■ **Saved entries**
=== Section Start ===
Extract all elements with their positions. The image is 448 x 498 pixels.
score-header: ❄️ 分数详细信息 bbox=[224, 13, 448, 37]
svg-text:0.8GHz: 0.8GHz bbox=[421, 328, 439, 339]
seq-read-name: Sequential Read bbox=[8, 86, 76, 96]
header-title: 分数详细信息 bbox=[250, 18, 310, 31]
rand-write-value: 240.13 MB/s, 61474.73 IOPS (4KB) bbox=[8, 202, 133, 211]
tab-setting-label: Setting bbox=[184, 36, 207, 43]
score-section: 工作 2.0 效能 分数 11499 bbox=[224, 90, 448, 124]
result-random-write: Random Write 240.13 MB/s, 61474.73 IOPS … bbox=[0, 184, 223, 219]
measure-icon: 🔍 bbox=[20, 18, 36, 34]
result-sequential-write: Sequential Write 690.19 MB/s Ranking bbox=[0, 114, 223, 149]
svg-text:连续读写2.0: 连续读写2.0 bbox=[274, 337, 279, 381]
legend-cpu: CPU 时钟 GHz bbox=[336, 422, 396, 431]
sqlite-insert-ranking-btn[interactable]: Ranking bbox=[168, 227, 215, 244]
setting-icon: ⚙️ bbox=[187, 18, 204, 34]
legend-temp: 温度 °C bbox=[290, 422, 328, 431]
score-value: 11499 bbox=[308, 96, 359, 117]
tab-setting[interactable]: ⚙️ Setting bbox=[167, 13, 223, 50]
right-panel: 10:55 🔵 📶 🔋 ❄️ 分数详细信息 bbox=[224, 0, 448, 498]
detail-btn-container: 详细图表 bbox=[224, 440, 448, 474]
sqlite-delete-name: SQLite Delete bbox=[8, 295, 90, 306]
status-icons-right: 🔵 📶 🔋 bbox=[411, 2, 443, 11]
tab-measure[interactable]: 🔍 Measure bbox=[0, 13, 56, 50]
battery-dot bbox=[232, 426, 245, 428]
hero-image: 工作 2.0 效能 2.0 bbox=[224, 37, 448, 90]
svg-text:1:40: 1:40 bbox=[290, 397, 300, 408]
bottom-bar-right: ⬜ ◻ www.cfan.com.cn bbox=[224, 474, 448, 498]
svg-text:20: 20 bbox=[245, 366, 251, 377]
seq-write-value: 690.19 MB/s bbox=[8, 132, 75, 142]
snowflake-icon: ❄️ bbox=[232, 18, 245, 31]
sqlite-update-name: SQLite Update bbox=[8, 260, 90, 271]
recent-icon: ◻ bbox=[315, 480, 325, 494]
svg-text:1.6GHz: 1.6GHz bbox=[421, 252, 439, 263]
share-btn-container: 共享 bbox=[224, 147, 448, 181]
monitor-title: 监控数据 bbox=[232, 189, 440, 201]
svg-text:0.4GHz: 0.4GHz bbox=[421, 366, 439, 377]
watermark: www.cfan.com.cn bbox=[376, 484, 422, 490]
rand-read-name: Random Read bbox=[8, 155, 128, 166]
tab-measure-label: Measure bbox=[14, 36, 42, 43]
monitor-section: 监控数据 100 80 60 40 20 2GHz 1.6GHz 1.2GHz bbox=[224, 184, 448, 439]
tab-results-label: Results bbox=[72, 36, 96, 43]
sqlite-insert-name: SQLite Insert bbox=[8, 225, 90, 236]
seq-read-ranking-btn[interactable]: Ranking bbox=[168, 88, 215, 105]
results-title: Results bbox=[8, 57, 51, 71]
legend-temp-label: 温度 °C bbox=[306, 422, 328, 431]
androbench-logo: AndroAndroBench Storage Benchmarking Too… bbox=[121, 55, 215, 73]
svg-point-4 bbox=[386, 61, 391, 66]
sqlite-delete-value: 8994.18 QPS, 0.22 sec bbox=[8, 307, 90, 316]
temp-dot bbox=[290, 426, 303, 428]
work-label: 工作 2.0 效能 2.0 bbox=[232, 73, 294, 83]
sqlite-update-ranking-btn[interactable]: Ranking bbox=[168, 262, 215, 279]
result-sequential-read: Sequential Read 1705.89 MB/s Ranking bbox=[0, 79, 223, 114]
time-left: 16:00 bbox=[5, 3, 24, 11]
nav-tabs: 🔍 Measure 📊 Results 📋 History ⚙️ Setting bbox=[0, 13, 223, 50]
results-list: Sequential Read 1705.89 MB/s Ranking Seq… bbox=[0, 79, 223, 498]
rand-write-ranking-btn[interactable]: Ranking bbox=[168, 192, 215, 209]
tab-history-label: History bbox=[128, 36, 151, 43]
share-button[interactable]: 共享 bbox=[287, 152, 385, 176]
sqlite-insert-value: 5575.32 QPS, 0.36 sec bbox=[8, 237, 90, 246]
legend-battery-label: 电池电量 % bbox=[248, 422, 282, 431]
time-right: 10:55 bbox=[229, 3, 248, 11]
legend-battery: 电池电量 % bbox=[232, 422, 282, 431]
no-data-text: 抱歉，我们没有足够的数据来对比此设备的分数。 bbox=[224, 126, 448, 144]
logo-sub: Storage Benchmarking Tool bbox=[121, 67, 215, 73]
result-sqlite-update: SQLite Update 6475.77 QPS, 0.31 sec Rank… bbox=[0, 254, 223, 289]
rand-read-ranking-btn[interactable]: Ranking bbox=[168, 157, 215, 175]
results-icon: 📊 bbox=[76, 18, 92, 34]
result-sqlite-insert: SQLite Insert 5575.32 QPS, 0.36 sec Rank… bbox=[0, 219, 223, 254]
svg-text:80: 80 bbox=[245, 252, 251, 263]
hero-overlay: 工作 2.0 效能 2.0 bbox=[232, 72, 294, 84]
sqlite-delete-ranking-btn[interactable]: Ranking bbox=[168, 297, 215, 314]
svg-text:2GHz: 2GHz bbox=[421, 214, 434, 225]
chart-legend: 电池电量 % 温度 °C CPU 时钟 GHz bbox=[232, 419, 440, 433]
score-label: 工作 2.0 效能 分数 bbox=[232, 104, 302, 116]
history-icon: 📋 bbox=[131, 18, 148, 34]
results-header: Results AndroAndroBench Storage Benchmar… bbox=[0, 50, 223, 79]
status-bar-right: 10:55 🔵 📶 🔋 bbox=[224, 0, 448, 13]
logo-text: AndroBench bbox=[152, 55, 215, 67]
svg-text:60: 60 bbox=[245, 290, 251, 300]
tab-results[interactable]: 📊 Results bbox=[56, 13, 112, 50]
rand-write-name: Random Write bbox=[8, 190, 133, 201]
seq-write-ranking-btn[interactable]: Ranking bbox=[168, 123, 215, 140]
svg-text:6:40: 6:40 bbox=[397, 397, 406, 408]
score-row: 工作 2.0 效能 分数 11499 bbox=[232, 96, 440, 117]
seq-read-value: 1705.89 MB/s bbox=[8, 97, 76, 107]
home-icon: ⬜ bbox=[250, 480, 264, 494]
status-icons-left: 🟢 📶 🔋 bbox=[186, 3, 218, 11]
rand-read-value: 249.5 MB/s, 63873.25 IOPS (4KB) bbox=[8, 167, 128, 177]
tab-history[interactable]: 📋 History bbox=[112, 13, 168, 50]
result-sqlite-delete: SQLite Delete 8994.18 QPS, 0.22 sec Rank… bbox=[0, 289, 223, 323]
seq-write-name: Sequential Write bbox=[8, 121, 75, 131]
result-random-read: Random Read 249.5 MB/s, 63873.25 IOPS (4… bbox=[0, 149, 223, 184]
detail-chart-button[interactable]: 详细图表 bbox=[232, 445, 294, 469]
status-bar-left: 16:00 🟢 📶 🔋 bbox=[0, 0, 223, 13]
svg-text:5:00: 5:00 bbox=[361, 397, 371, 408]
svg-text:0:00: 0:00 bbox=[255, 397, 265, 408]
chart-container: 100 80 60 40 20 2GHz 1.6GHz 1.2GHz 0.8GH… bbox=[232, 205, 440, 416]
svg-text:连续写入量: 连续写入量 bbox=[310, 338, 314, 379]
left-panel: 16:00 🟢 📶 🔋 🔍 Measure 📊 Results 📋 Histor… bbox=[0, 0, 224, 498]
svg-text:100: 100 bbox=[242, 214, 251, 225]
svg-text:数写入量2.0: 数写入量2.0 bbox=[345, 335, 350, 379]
=== Section End ===
Find and copy each line of the data where "icons" is present.

■ **Answer**
status-icons-right: 🔵 📶 🔋 bbox=[411, 2, 443, 11]
status-icons-left: 🟢 📶 🔋 bbox=[186, 3, 218, 11]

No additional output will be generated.